◆ **What to work on**
Only a single number is expected: how many lines of the data hold the word "gather".

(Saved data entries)

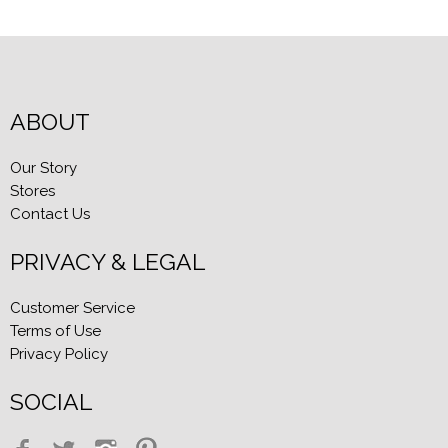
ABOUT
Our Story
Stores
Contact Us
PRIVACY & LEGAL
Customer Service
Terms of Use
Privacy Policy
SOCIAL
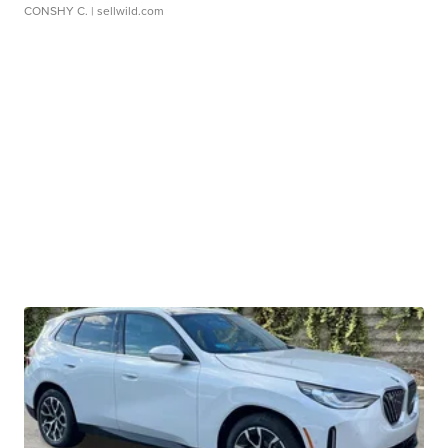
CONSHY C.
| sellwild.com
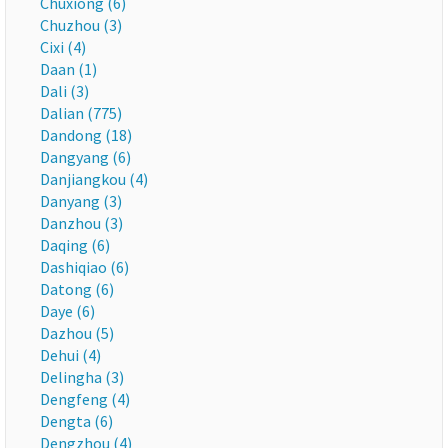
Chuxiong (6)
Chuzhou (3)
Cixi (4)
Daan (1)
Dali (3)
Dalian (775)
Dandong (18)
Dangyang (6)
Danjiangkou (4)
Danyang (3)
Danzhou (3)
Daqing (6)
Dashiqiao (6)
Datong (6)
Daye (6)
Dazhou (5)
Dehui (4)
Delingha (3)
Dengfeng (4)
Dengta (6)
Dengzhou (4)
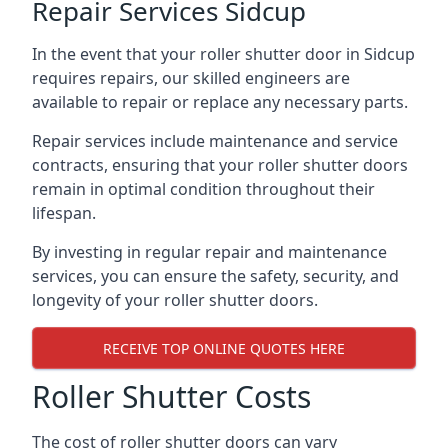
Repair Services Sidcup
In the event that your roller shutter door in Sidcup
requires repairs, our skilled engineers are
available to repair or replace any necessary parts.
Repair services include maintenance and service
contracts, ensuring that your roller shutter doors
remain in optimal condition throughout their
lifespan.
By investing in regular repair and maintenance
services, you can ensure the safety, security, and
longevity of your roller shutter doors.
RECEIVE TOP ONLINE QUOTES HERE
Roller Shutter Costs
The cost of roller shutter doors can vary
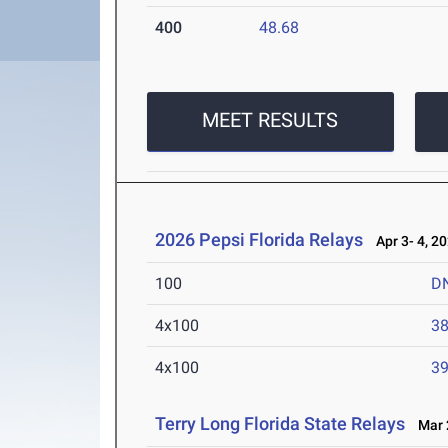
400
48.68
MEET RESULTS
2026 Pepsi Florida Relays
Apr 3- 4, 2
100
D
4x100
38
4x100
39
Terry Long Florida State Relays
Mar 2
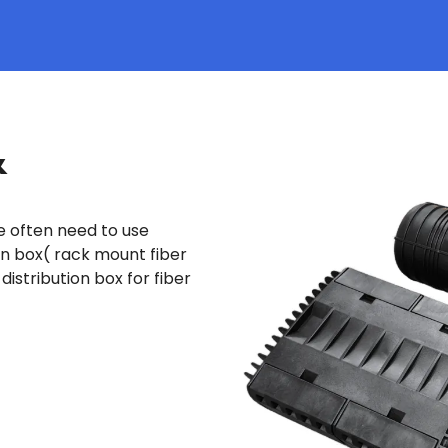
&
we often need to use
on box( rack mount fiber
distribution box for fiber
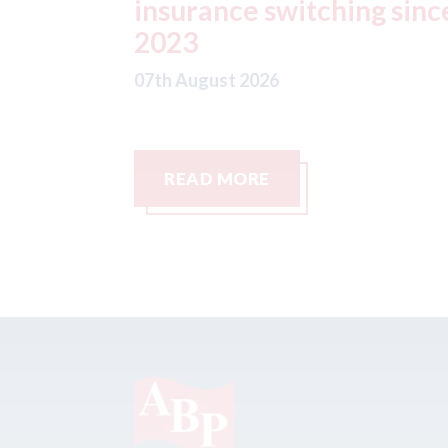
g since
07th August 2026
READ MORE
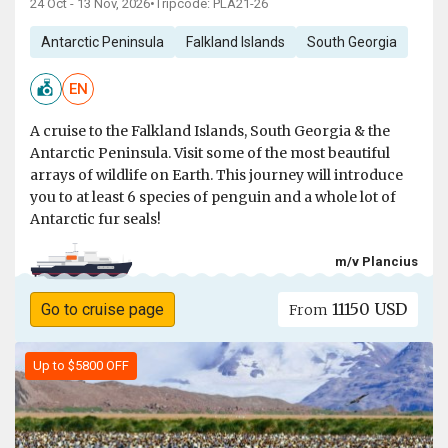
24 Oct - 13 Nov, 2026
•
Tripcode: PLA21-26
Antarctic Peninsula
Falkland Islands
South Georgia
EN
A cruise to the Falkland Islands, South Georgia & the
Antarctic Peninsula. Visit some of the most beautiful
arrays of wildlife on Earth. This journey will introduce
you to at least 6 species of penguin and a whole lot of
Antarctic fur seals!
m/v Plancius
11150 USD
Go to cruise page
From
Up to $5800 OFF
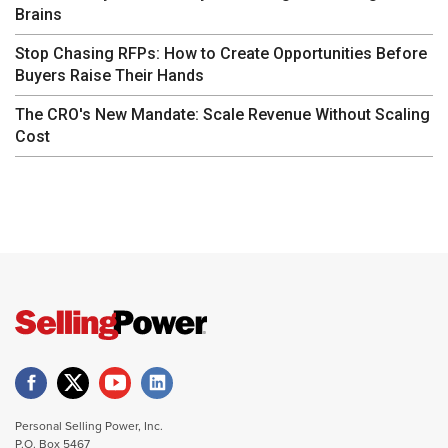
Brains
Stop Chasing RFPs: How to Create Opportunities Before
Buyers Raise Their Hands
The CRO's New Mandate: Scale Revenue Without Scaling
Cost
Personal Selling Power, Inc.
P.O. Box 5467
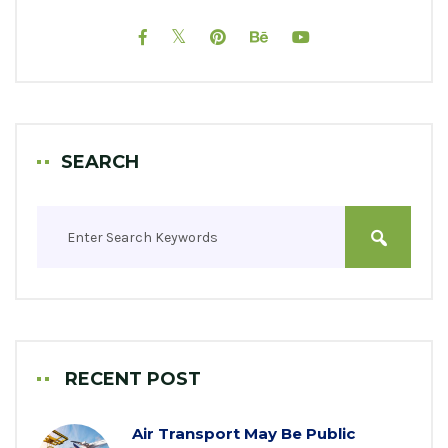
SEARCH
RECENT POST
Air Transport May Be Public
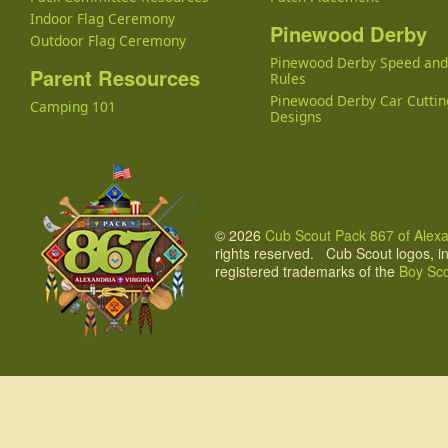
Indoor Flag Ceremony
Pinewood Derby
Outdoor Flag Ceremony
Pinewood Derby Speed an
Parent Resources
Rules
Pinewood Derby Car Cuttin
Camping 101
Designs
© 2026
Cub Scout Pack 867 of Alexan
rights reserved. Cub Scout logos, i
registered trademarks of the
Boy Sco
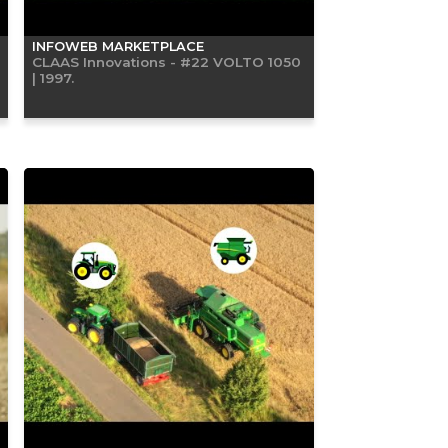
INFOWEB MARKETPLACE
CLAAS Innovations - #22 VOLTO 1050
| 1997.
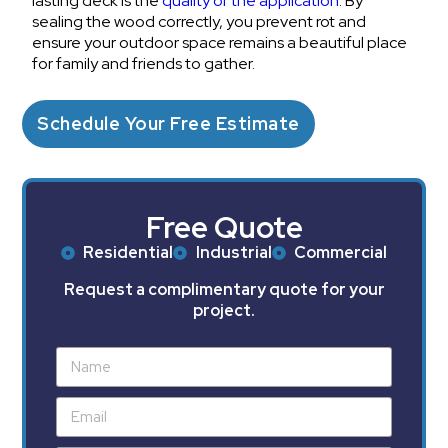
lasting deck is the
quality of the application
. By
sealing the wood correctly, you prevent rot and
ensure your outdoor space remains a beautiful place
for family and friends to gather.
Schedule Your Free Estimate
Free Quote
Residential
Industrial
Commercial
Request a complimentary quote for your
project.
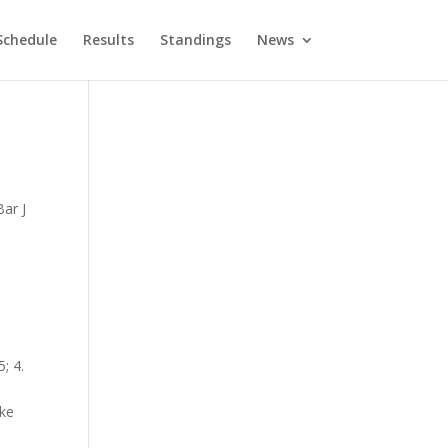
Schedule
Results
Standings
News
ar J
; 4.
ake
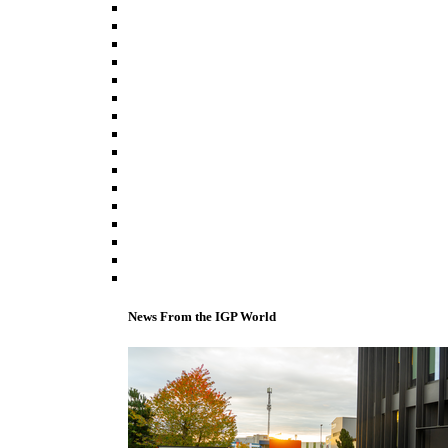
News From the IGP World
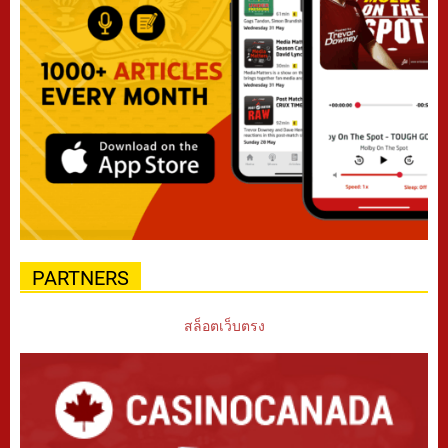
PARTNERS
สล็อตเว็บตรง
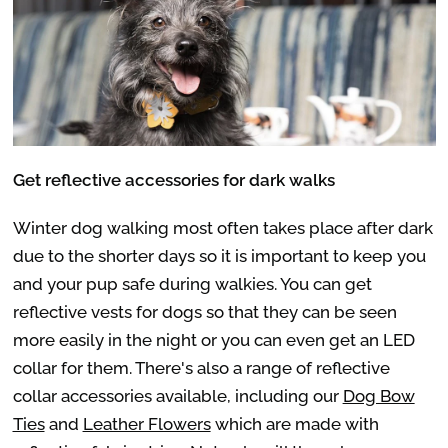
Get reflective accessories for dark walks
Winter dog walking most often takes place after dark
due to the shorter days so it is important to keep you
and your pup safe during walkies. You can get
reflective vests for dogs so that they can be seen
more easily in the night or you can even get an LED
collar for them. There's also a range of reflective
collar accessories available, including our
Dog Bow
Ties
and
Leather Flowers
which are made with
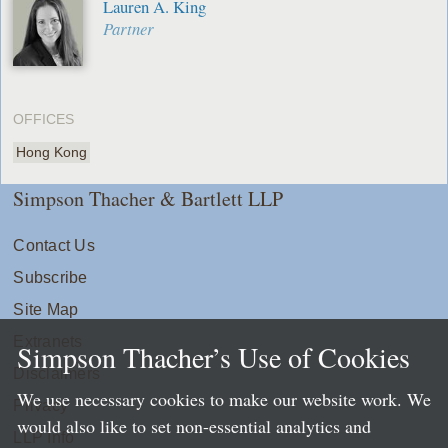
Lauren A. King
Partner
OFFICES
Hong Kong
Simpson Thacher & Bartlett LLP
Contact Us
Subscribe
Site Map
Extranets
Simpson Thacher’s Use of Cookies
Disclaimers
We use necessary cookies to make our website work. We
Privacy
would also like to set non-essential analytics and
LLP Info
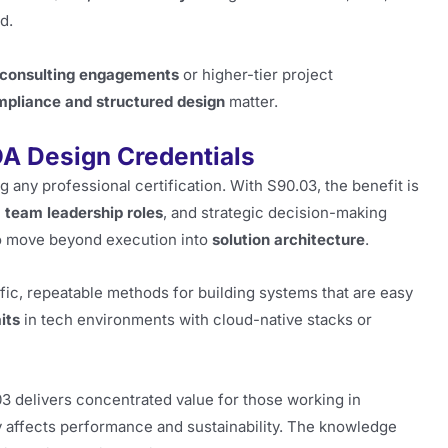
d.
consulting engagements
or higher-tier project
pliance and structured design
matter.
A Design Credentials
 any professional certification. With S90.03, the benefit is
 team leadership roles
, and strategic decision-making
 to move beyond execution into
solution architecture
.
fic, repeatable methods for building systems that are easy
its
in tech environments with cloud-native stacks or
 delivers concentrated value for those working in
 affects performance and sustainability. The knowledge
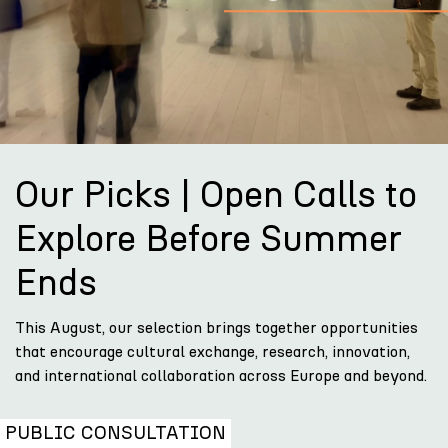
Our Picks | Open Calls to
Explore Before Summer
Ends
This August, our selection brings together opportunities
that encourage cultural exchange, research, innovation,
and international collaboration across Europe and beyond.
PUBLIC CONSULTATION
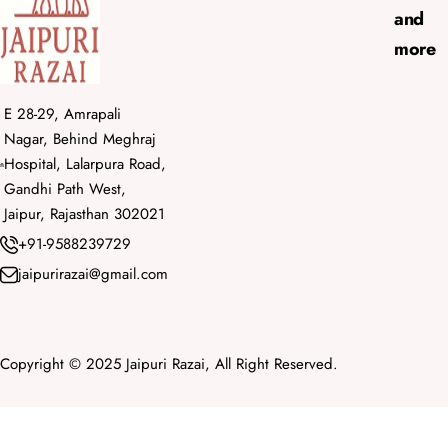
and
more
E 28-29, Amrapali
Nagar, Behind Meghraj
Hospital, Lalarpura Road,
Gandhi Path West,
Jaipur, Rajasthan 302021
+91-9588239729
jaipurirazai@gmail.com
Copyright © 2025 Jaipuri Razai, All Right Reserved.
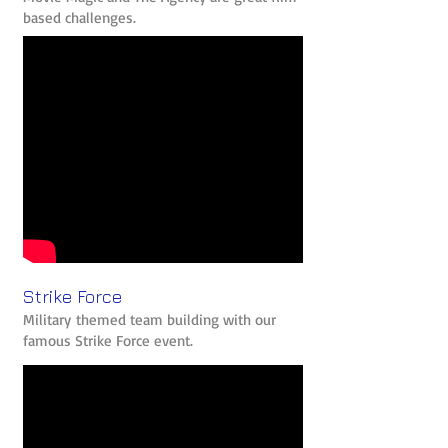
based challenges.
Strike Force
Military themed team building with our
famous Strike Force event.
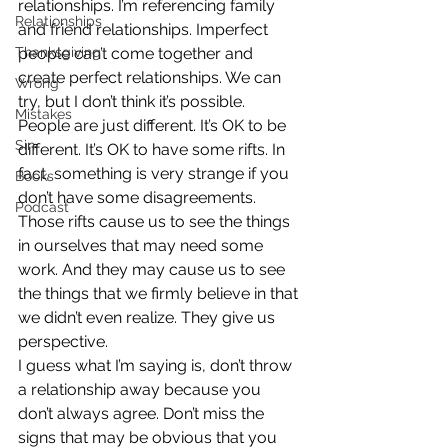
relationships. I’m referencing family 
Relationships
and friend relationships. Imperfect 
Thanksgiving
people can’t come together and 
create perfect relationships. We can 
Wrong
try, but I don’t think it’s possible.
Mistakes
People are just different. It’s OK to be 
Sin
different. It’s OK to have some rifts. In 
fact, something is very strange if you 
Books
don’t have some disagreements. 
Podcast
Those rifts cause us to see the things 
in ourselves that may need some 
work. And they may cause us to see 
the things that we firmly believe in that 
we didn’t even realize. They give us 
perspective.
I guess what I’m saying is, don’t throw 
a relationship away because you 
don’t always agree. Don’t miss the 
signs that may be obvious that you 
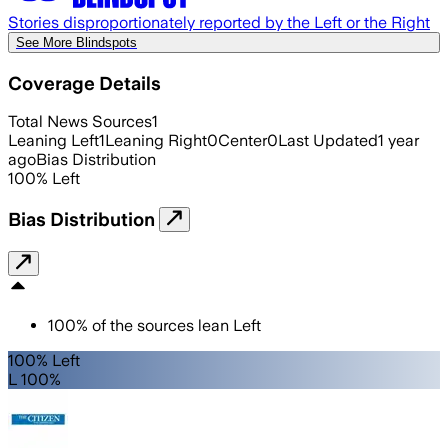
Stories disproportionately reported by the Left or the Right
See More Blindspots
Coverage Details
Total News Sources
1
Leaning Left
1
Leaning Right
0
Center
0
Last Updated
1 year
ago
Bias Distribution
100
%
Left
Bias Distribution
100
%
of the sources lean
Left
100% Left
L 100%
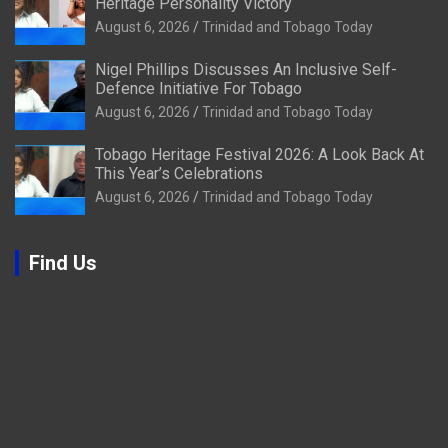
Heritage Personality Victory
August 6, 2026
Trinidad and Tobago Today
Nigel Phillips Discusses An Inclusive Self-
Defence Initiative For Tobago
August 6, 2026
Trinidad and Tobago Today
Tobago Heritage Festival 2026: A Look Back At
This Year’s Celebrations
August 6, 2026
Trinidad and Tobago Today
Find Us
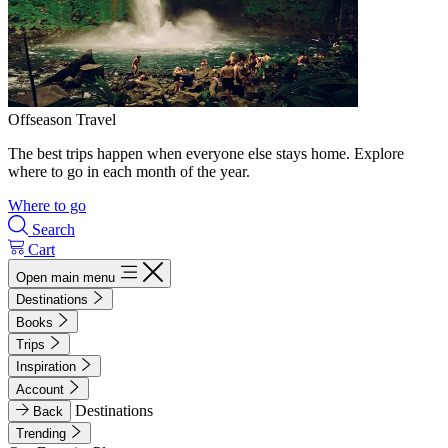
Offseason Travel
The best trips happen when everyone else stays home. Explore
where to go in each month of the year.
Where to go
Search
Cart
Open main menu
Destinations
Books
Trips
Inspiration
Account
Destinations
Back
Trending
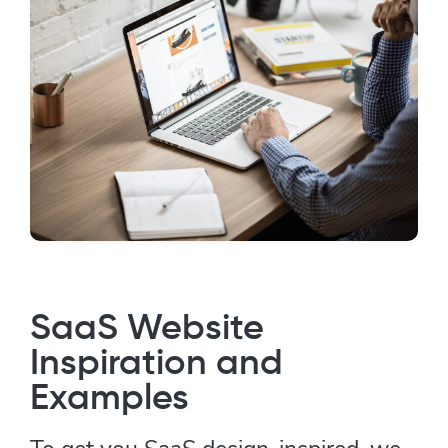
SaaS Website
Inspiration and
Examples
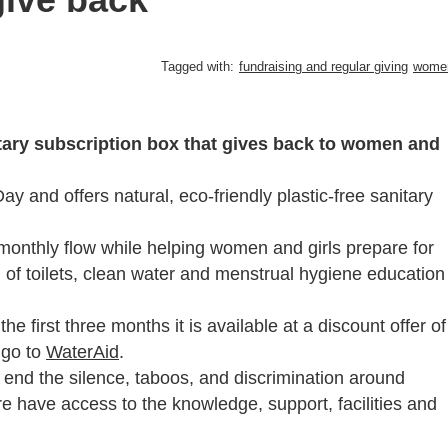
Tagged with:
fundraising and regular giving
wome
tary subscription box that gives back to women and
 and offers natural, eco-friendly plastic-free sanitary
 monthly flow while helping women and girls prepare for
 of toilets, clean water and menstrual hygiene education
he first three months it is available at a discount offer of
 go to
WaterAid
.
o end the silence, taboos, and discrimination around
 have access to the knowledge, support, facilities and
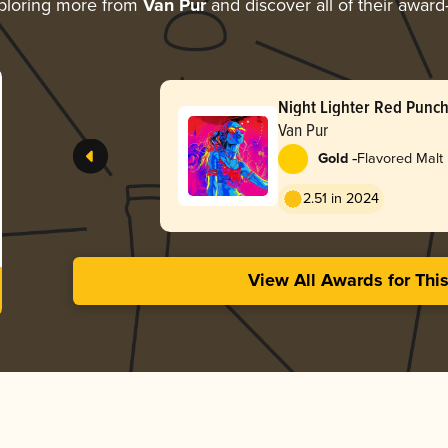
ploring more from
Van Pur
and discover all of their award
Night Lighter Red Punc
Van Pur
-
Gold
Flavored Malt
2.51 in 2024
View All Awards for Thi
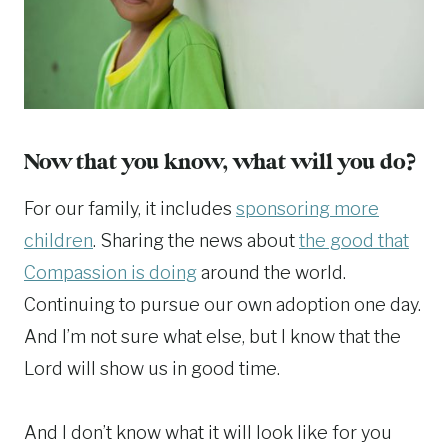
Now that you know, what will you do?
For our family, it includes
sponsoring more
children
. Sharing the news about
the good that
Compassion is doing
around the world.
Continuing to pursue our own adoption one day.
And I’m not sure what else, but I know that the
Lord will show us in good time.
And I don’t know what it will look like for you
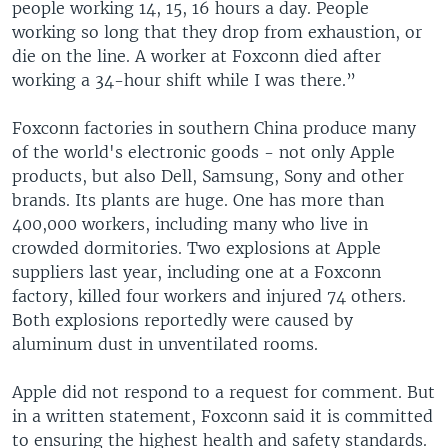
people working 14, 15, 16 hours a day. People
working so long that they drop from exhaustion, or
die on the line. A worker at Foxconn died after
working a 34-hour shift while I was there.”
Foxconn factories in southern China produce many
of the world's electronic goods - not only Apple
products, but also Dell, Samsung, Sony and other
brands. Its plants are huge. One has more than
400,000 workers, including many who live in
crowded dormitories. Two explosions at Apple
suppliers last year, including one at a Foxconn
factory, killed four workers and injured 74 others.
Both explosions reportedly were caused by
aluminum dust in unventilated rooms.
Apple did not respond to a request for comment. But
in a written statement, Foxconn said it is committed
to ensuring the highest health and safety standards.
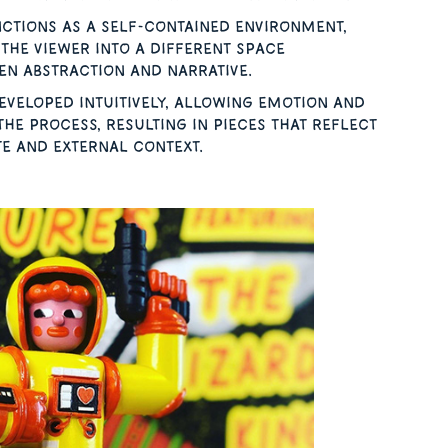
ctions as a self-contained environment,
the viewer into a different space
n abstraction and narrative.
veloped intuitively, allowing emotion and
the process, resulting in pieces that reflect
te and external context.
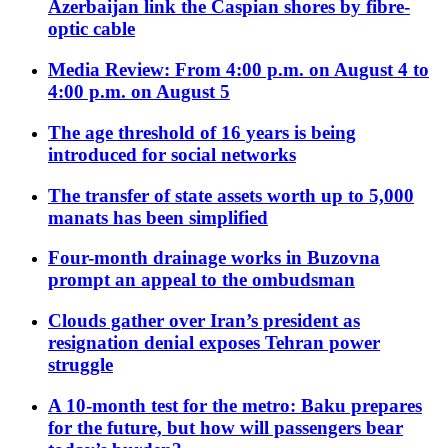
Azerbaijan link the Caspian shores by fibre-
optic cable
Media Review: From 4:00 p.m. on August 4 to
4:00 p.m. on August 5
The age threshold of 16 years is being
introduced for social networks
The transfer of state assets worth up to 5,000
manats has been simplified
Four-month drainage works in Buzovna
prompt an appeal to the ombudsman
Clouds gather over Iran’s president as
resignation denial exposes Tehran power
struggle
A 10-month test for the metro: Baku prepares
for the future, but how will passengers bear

◆ **Reply**
2